Each of Oklo’s powerhouses is expected to produce between 50 and 75 megawatts, meaning the 1.2-gigawatt campus will require roughly 16 to 24 reactors, Carney says.
Economic impact is another major part of the conversation.
Oklo estimates the project will bring more than 700 skilled-trade positions during each construction phase and more than 500 full-time roles once the site is complete. Each powerhouse is expected to support roughly 35 permanent positions, with staffing increasing as more units become operational.
Oklo also says the campus will generate local and county tax revenue to support schools, emergency services and infrastructure.
“The big one for local effect is going to be tax base,” Carney says. “It’s unclear exactly what the financing is of this … Will there be local property taxes paid on the site or is it going to be a federal site?”
Pike County Auditor Davida Brown says the project may be subject to local property taxes. Oklo purchased the site from the Southern Ohio Diversification Initiative, and the property will be added to the county’s tax duplicate for tax year 2026, payable in 2027.
Because the site will be classified as commercial or industrial property, Brown says it should not directly affect residential property taxes. However, it might increase the county’s overall tax base as the property’s value is added.
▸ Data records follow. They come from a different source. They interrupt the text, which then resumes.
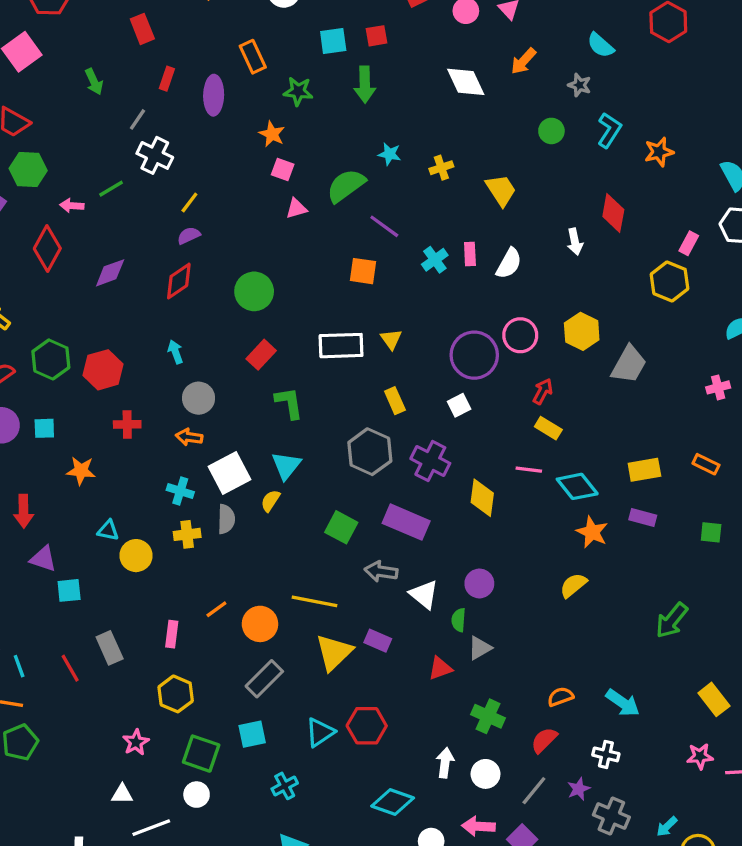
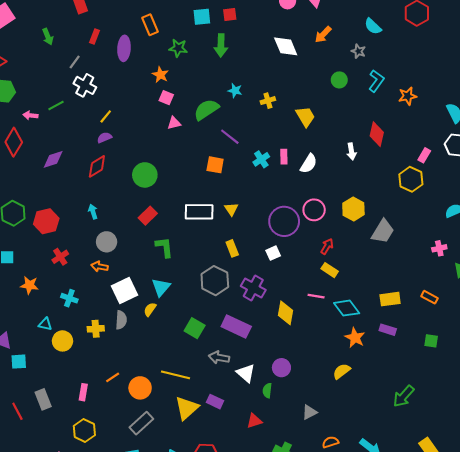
red cross: (127, 424) -> (60, 257), turned -35
cyan cross: (180, 491) -> (69, 298), moved
gray triangle: (480, 648) -> (309, 412), moved

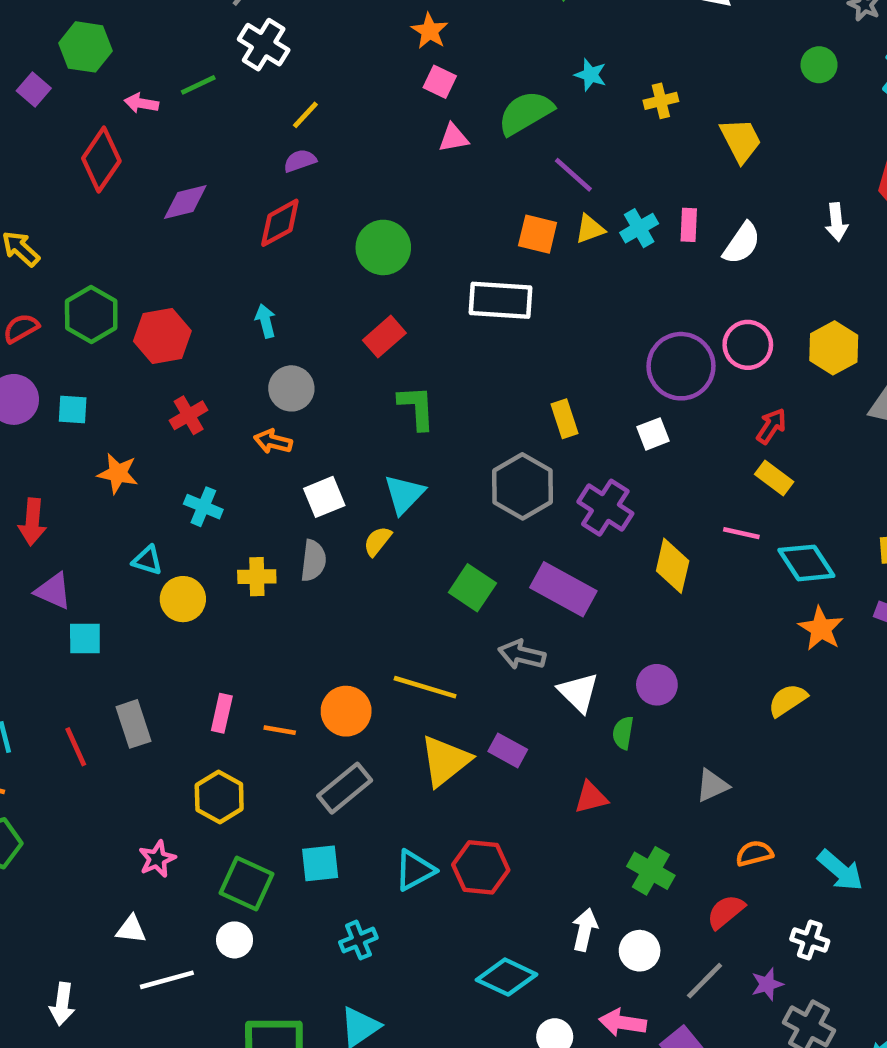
yellow triangle: (231, 209) -> (590, 229), moved, turned 40
white rectangle: (199, 212) -> (501, 300), moved
white square: (124, 291) -> (324, 497), size x0.7
orange line: (113, 377) -> (280, 730), moved, turned 40

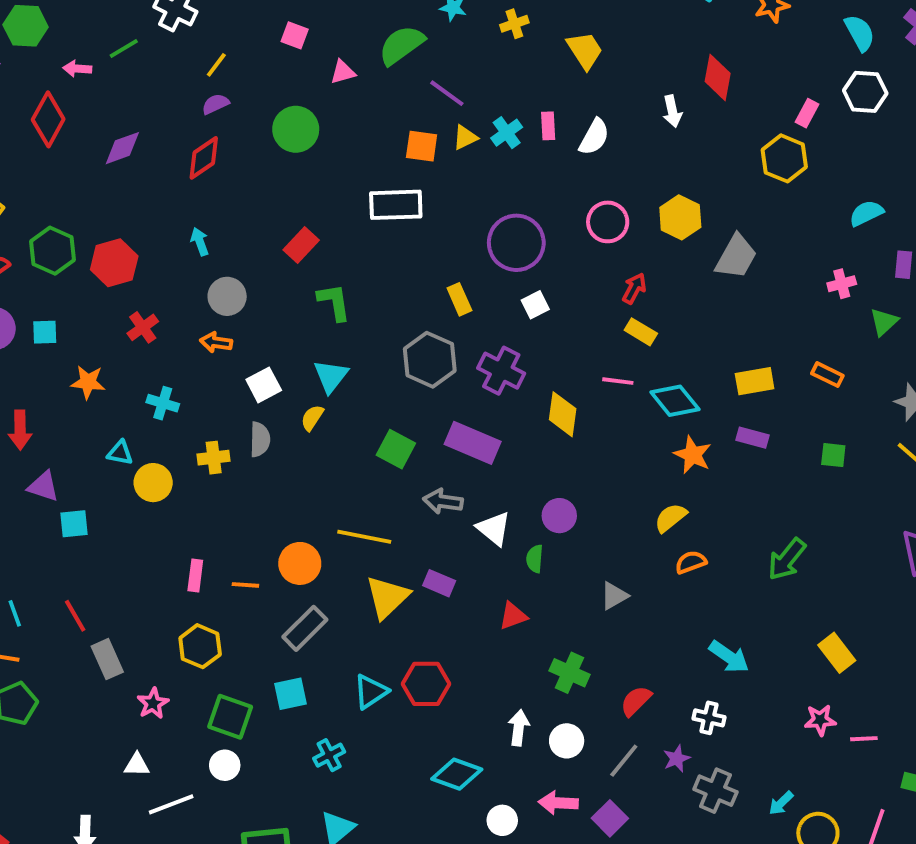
pink square: (440, 82) -> (295, 35), moved
green circle: (383, 247) -> (296, 129), moved
purple circle: (681, 366) -> (516, 243), moved
gray rectangle: (133, 724) -> (107, 659), moved
orange semicircle: (754, 853) -> (691, 562), moved

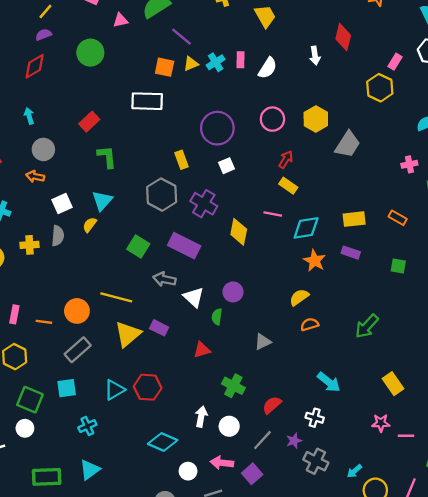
cyan diamond: (675, 401) -> (306, 228), turned -64

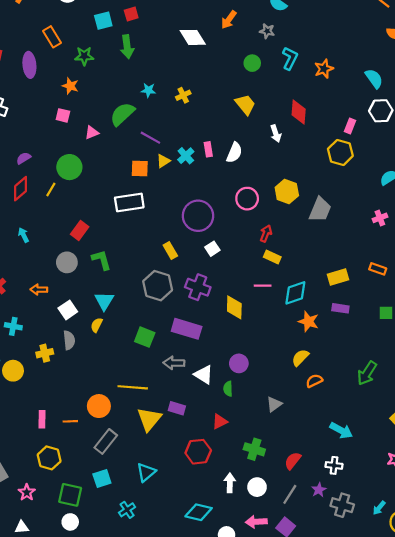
yellow line: (45, 11) -> (51, 189), moved
yellow trapezoid: (265, 16) -> (245, 105), moved
gray circle: (43, 149) -> (67, 262), moved
red hexagon: (148, 387) -> (198, 452), moved

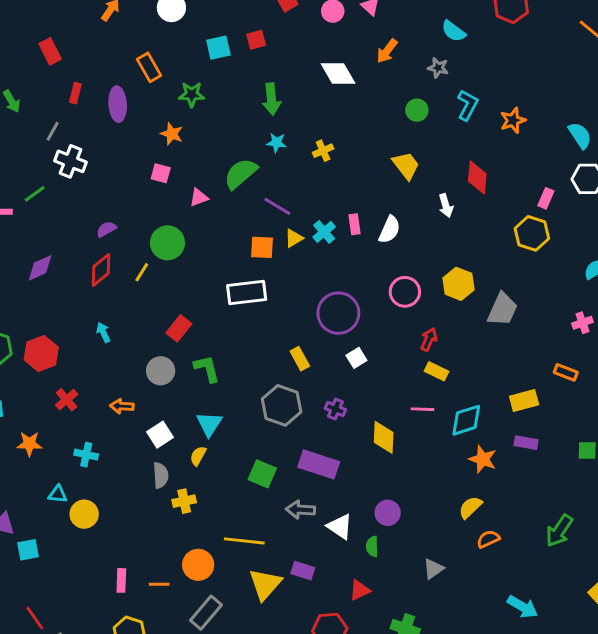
green arrow: (127, 47) -> (271, 99), moved
orange rectangle: (378, 269) -> (566, 372), moved
purple cross: (198, 287) -> (335, 409), size x0.6
yellow cross: (45, 353) -> (184, 501), moved

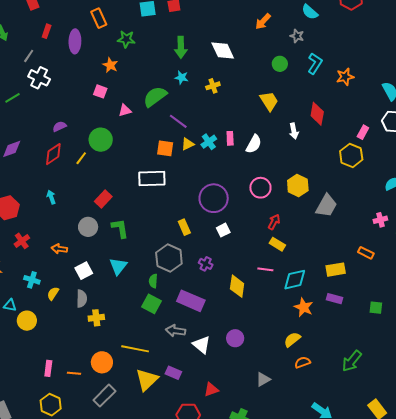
white diamond: (338, 73) -> (223, 50), moved
yellow semicircle: (198, 456) -> (53, 293), moved
green semicircle: (372, 546) -> (153, 281), moved

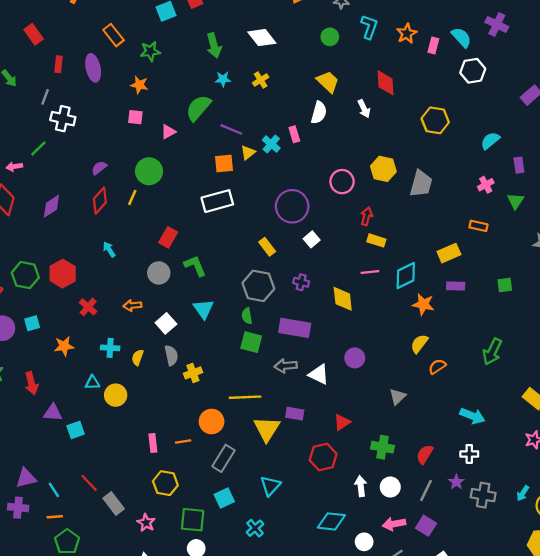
pink rectangle: (363, 132) -> (433, 46), moved
white semicircle: (254, 144) -> (319, 113), moved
Revenue generated from the site will be distributed through the standard property tax process, with funding going to local governments, school districts, the joint vocational school district and the township.
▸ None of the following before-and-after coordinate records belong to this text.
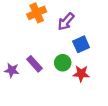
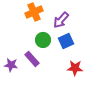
blue square: (81, 44) -> (66, 41), moved
green circle: (63, 63) -> (43, 40), moved

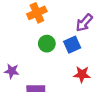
purple arrow: (61, 20) -> (84, 23), moved
purple rectangle: (32, 59) -> (36, 89), moved, turned -49

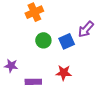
purple arrow: (84, 23) -> (86, 29), moved
red star: (82, 74) -> (64, 73), moved

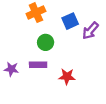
blue square: (67, 41) -> (70, 21), moved
purple rectangle: (33, 82) -> (38, 65), moved

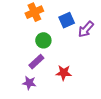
purple rectangle: (38, 65) -> (36, 62), turned -42
purple star: (11, 69) -> (29, 83), moved

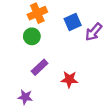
green circle: (43, 40) -> (32, 36), moved
purple star: (29, 83) -> (25, 97), moved

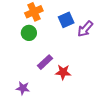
purple rectangle: (40, 67) -> (45, 62), moved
Carney says the Pike County location may offer advantages because of existing infrastructure from the former enrichment facility. The modular design of the reactors could also reduce financial risk compared with traditional nuclear plants.
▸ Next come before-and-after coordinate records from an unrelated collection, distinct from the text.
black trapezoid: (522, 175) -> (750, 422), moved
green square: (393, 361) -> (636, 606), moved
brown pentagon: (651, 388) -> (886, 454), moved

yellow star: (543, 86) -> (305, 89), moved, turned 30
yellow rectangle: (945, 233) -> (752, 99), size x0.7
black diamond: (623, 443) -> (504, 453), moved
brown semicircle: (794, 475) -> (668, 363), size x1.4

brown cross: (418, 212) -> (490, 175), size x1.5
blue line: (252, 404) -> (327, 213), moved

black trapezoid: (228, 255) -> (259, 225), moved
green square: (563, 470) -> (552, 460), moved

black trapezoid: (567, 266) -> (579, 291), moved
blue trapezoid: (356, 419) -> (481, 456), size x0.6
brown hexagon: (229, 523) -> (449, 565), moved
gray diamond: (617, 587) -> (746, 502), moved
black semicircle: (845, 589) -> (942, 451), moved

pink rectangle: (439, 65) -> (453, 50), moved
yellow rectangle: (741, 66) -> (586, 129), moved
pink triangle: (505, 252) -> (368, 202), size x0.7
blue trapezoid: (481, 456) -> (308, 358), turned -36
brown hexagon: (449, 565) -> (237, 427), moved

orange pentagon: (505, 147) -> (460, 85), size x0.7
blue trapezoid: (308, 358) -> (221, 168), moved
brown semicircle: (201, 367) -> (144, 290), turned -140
“You can start generating revenue earlier before you’re at full capacity,” Carney says, which lowers what he and economists call the capital carrying cost of building the facility.
Carney says large construction projects like this can have ripple effects in rural economies, though the extent of those impacts often depend on who fills the jobs and whether they stay.
“These are presumably going to be relatively high-paying jobs,” Carney says. “It’s an interesting question about will the people that work at the site live in the area, or will they commute down from Columbus or Cincinnati, for instance, or Athens?”
Marida says that uncertainty is one of the concerns she hears from residents.
“The really high technical jobs, they bring other people in,” Marida says. “Then when the plant, if it goes out of business, and inevitably they do, then there are more people there without jobs.”
She believes investment in renewable energy would be a better path forward.
“We think that jobs in solar and wind are better and safer and cleaner and far less dangerous,” Marida says. “That’s the kind of thing that we want the Department of Energy to be proposing.”

The Oklo-Meta partnership is structured differently than a traditional power plant. Under the agreement, Meta will prepay for electricity, helping fund development while securing energy for its operations.
Oklo says that model allows the project to move forward without shifting costs to ratepayers, describing it as an “additive clean generation” that expands grid capacity.
Nuclear power provides about 20% of the nation’s electricity and about 55% of its carbon-free generation as of 2024, according to the World Nuclear Association. The Pike County site would connect to the PJM Interconnection grid, where demand is expected to grow later this decade, driven in part to data centers and other large users.
“We don’t think that that is necessary,” Marida says.
The proposal brings hope of jobs and new tax revenue for some Pike County residents and concerns for others.
“There’s no solution whatsoever to being done with the waste, and that will be around for millions of years,” Marida says.